Reviews

The Complete Peanuts: 1979-1980

The Complete Peanuts: 1979-1980

This past August, I went back home to Israel to visit my parents. Since they were in the process of moving from their apartment to a newer, smaller place, they asked me to sift through some of my old books that they now wouldn’t have room to store. Looking over these, I wasn’t really too upset about letting go of some of the stuff that, let’s face it, I’d basically only pretended to like even when I was fifteen or sixteen (Zen and the Art of Motorcycle Maintenance, Jonathan Livingstone Seagull, a volume of poetry by – koff – “James Douglas Morrison,” etc.). What I was more concerned about, though, was the cache of about two-dozen Fawcett Crest Peanuts paperbacks, all so well thumbed-through they were practically falling apart.

These books mostly dated from my early childhood years, which is to say, the late seventies to mid-eighties – not generally considered Peanuts’ best era. David Michaelis, in his definitive Charles M. Schulz biography, partly imputes what he deems the blander, less biting tone of this period in the cartoonist’s work to his more agreeable second marriage to Jeannie Schulz, in 1973. On a broader scale, these were also the years in which Peanuts, and specifically, the more-cuddly-by-the-second figure of Snoopy, cemented its role as an ever growing, mega-million branding industry. Along with the November 1980 landslide election of the twinkly, chuckly “Great Communicator” (and Peanuts fan) Ronald Reagan and the indelible mark that disaster left on the zeitgeist, it seems clear why this moment in Schulz’ oeuvre isn’t necessarily remembered as either game changing or envelope pushing.

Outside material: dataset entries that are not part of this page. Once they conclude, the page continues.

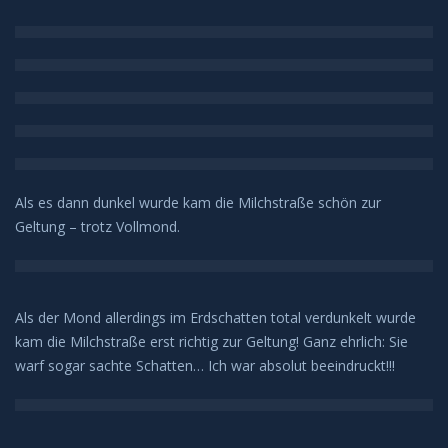
H-Alpha
Mond
Planeten
Jupiter
Als es dann dunkel wurde kam die Milchstraße schön zur
Geltung – trotz Vollmond.
Mars
Merkur
Als der Mond allerdings im Erdschatten total verdunkelt wurde
kam die Milchstraße erst richtig zur Geltung! Ganz ehrlich: Sie
Saturn
warf sogar sachte Schatten… Ich war absolut beeindruckt!!!
Venus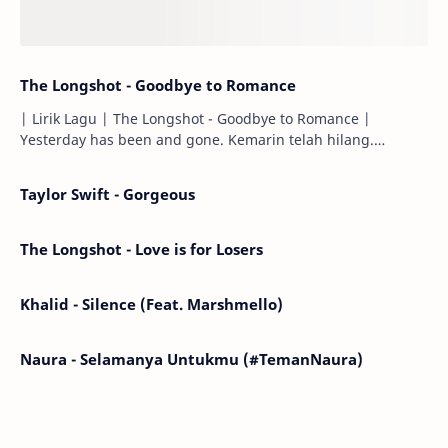
The Longshot - Goodbye to Romance
| Lirik Lagu | The Longshot - Goodbye to Romance |
Yesterday has been and gone. Kemarin telah hilang.
Tomorrow will I find the sun or will i…
Taylor Swift - Gorgeous
The Longshot - Love is for Losers
Khalid - Silence (Feat. Marshmello)
Naura - Selamanya Untukmu (#TemanNaura)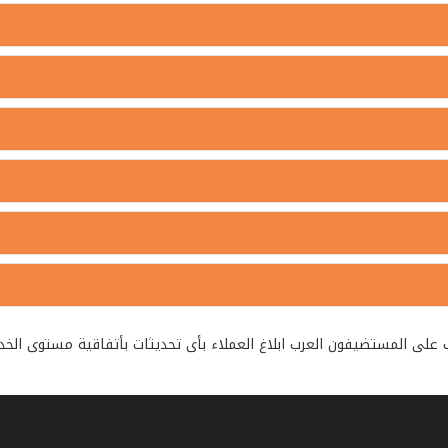
لمستضيفون العرب ابلاغ العملاء بأى تحديثات بأتفاقية مستوى الخدمة فى مده لا 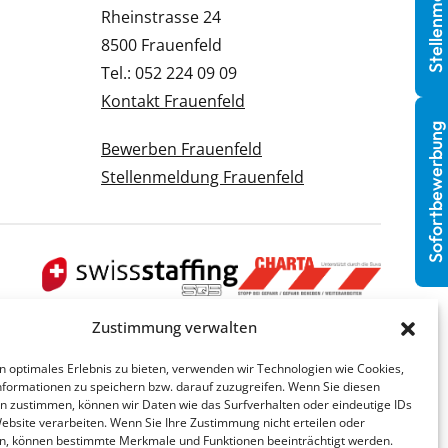
Stellenmeldung
Rheinstrasse 24
8500 Frauenfeld
Tel.: 052 224 09 09
Kontakt Frauenfeld
Sofortbewerbung
Bewerben Frauenfeld
Stellenmeldung Frauenfeld
Zustimmung verwalten
n optimales Erlebnis zu bieten, verwenden wir Technologien wie Cookies,
formationen zu speichern bzw. darauf zuzugreifen. Wenn Sie diesen
n zustimmen, können wir Daten wie das Surfverhalten oder eindeutige IDs
Website verarbeiten. Wenn Sie Ihre Zustimmung nicht erteilen oder
n, können bestimmte Merkmale und Funktionen beeinträchtigt werden.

Leafing through The Complete Peanuts: 1979-1980, such a reading in some ways rings true. The strips here occasionally veer into grasping-at-plot-straws territory (Peppermint Patty dating Pig-Pen?! Snoopy trying to pick up Eudora, Marcie AND Sally as the World War I flying ace?!); it’s true that Lucy isn’t as feistily crabby as she’d been in the '60s strips; and the editorial decision to have Today’s Al Roker (Today’s Al Roker!) write this volume’s celebrity introduction in itself reinforces the link between Peanuts and middle-of-the-road culture, as do Roker’s own words. By finishing his intro with that standardized assessment, “you’re a good man, Charlie Brown,” Roker implicitly emphasizes a Peanuts production extrinsic to the strip itself – a surefire sign of a non-purist, laggard sensibility.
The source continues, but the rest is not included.